**Work instruction**:
Transcribe every record verbatim; no pictures.

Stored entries
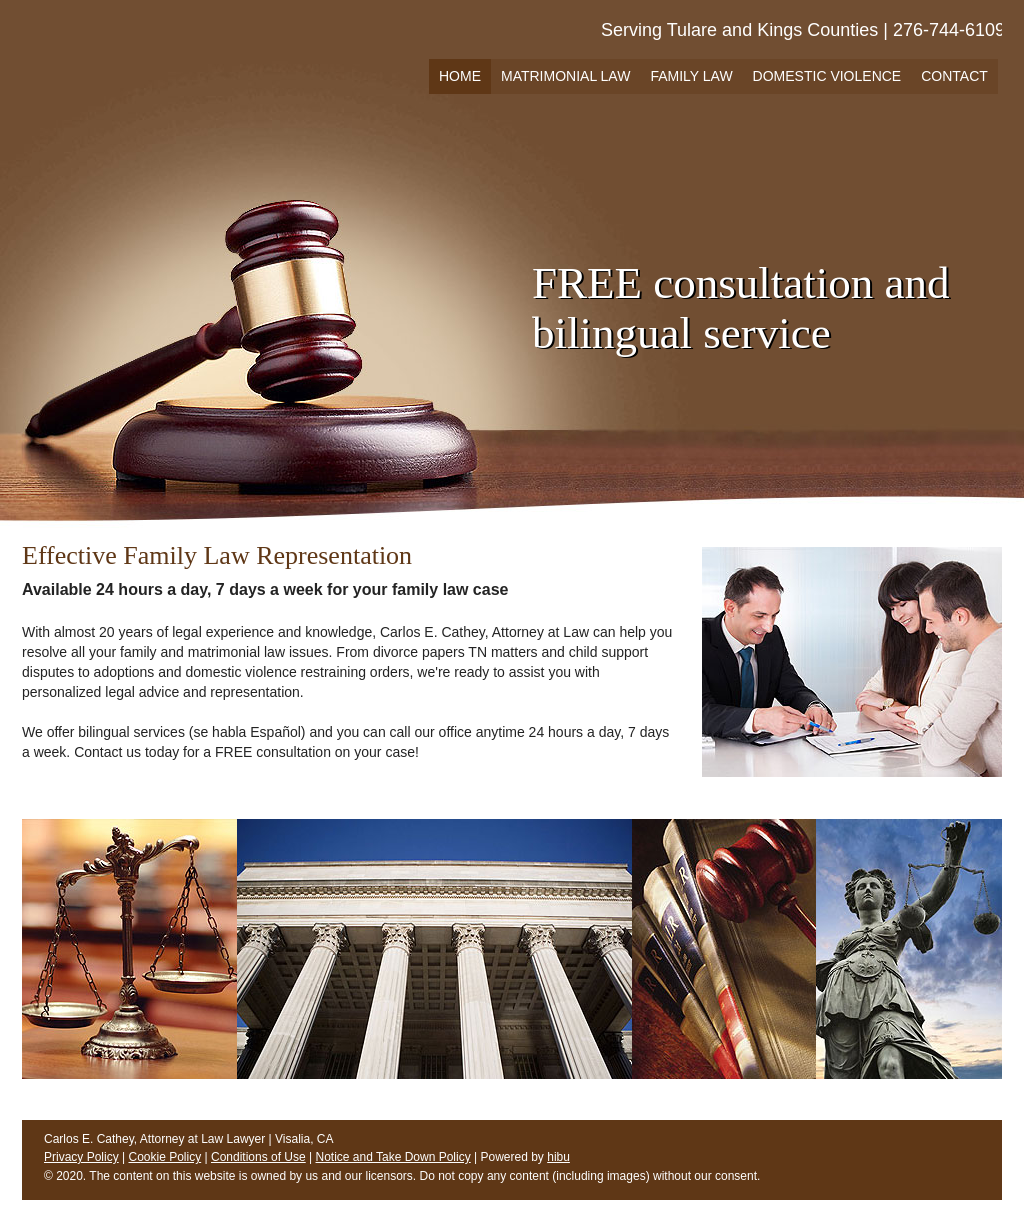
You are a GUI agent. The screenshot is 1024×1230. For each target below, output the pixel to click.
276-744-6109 (949, 30)
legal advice (142, 692)
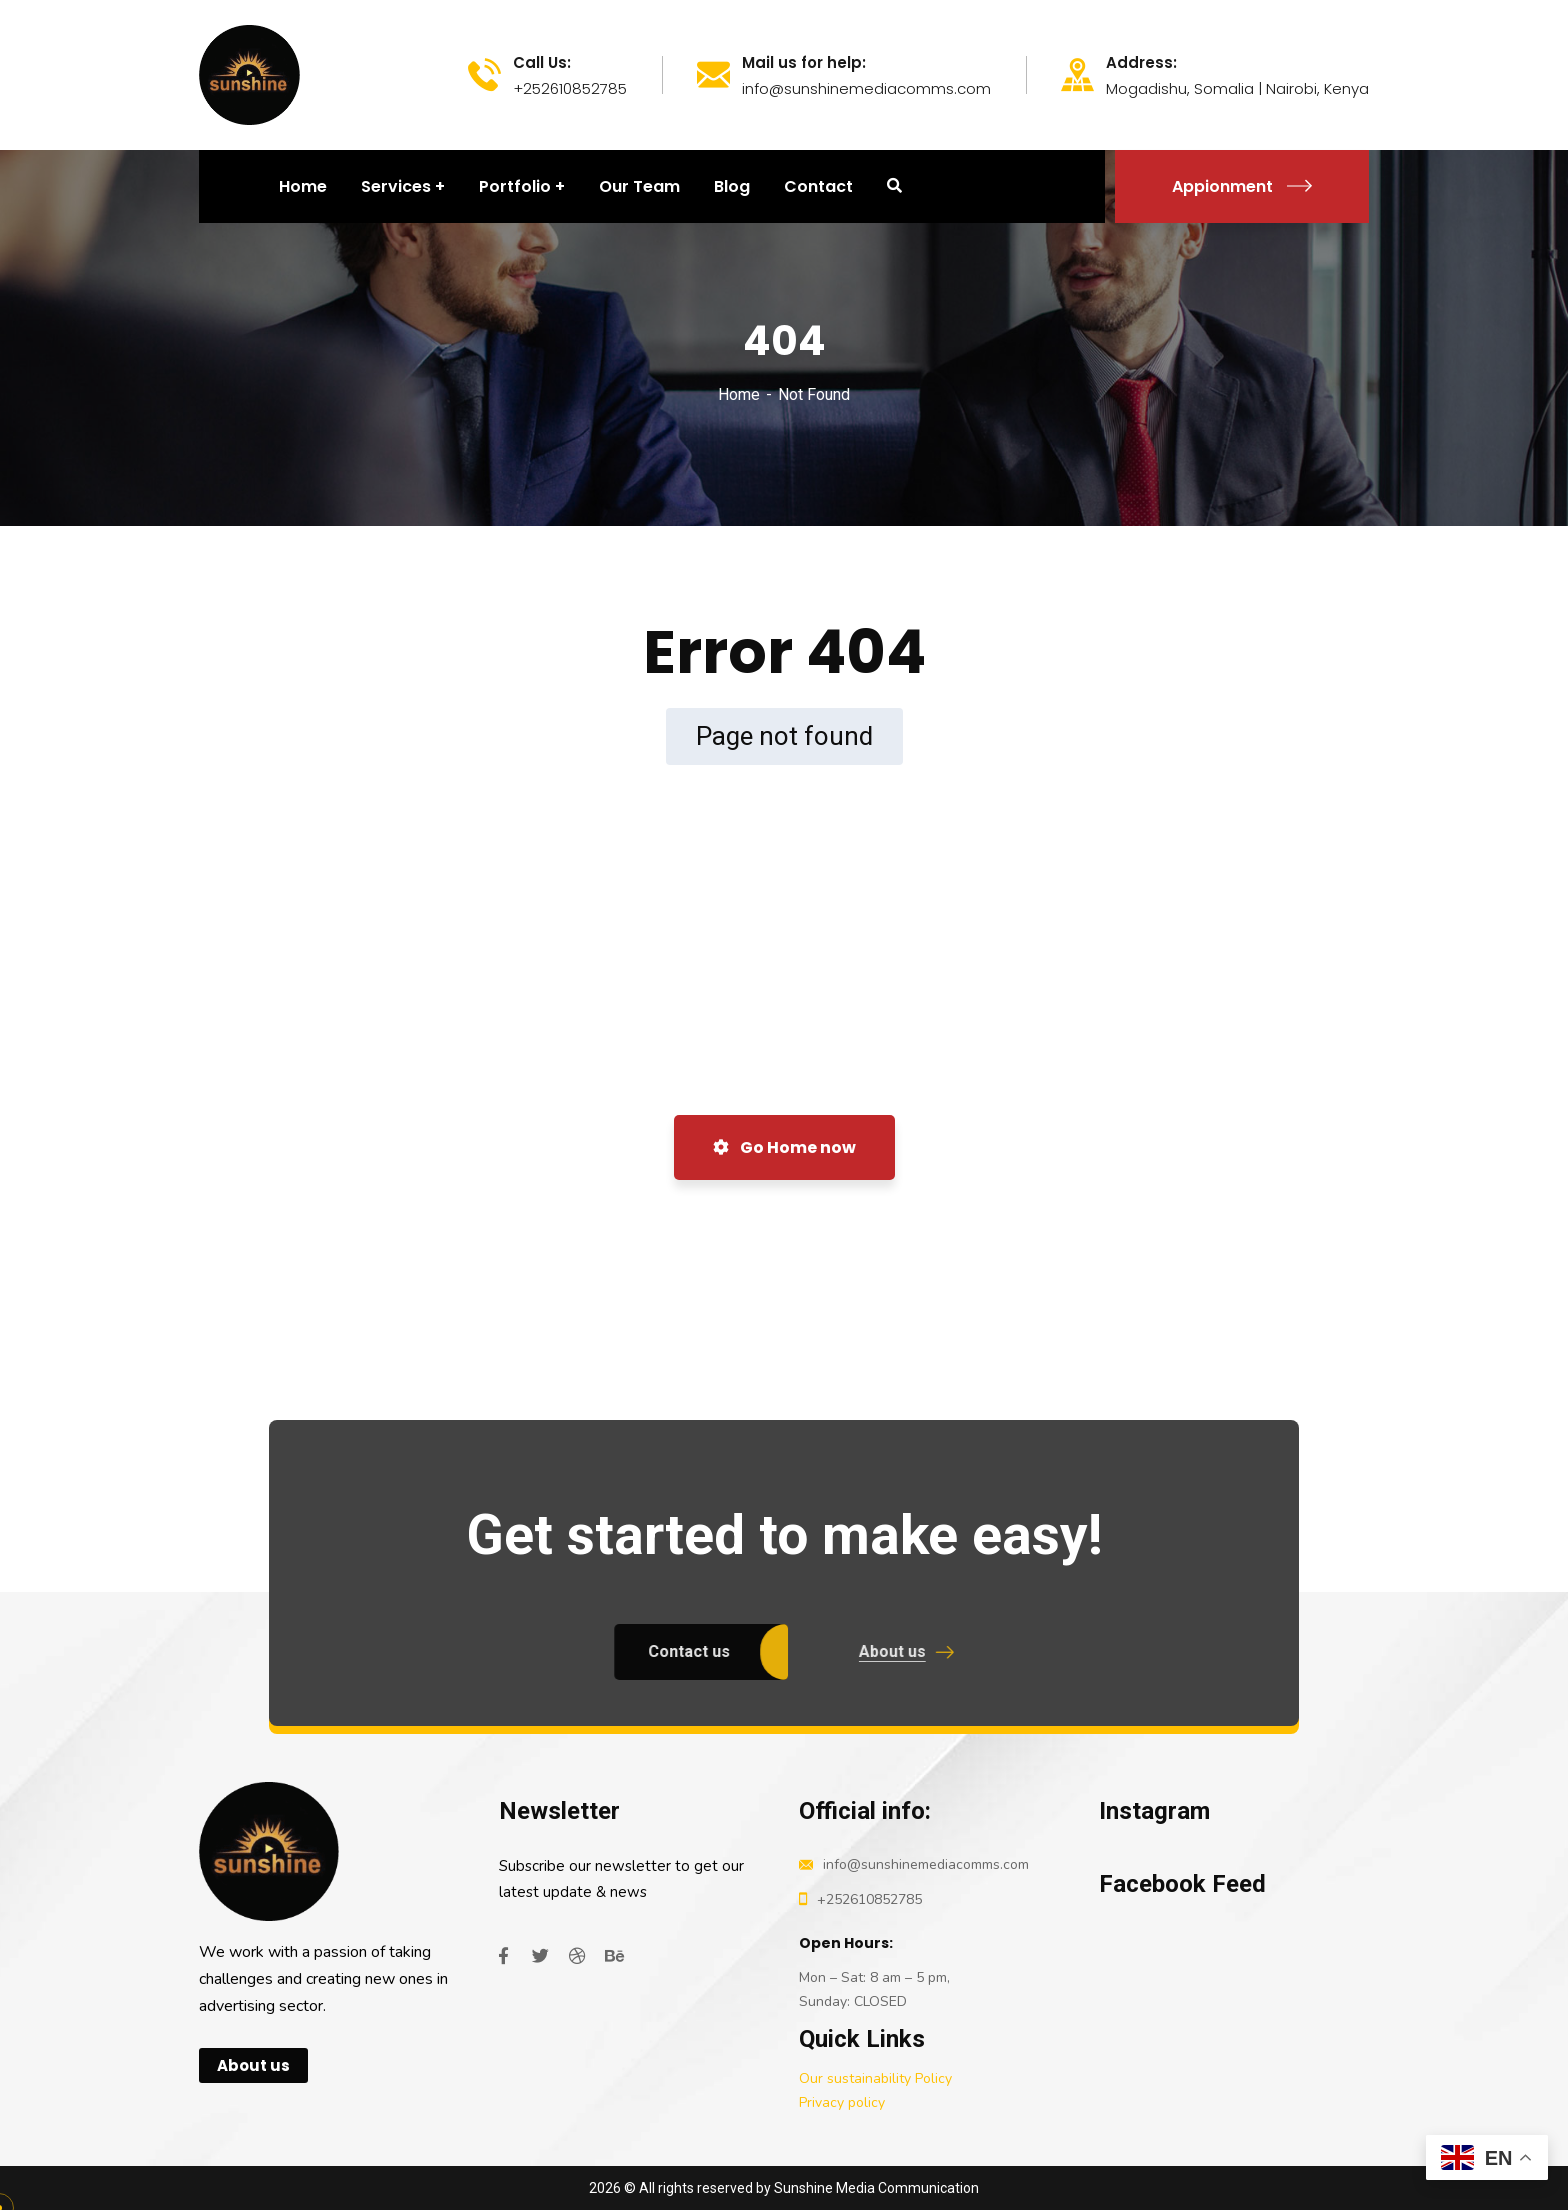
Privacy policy (842, 2102)
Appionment (1242, 186)
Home (739, 394)
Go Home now (784, 1147)
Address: (1141, 63)
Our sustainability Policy (875, 2078)
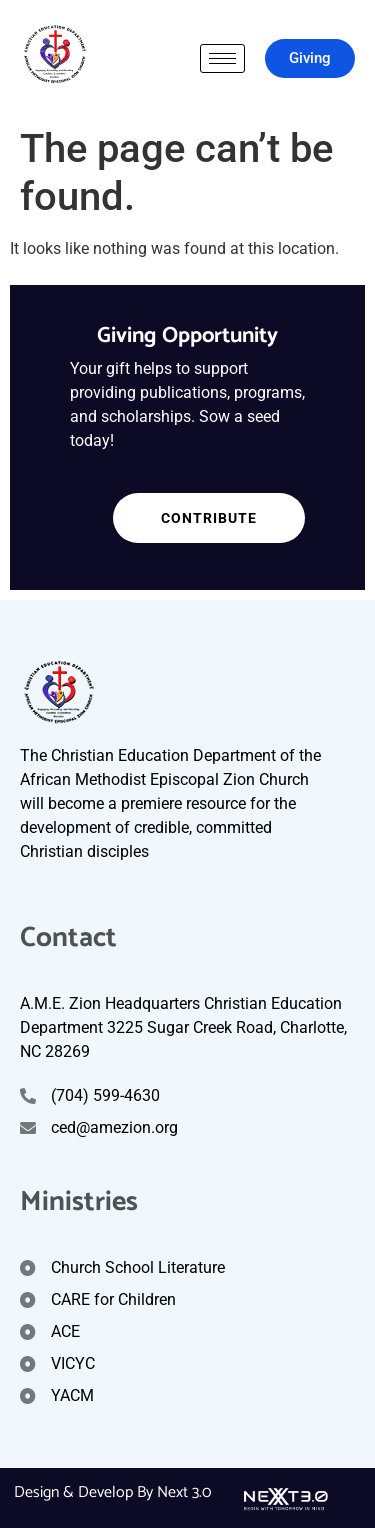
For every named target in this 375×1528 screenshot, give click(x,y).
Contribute (185, 518)
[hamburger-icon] (222, 58)
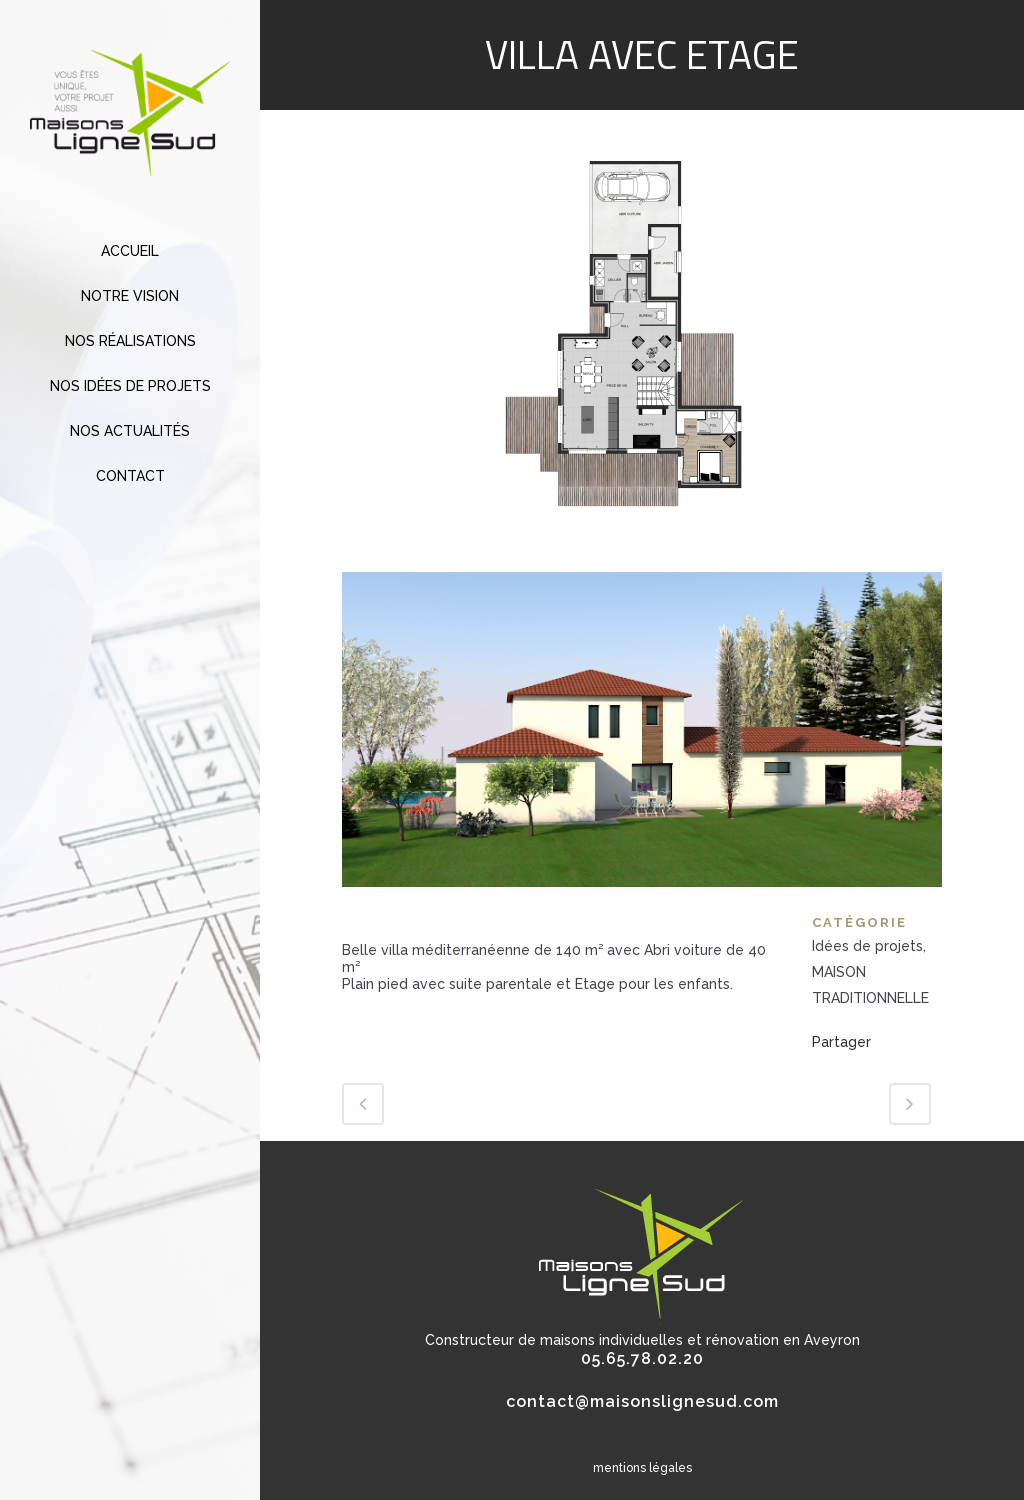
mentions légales (642, 1468)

**Result of this task**:
You are a GUI agent. The screenshot is 1024×1230. For each target below, output the pixel to click.
276-744-6109 (949, 30)
legal advice (142, 692)
Privacy policy (842, 2102)
Appionment (1242, 186)
Home (739, 394)
Go Home now (784, 1147)
Address: (1141, 63)
Our sustainability Policy (875, 2078)
For every named target in this 375×1528 screenshot, give click(x,y).
Contribute (185, 518)
[hamburger-icon] (222, 58)
mentions légales (642, 1468)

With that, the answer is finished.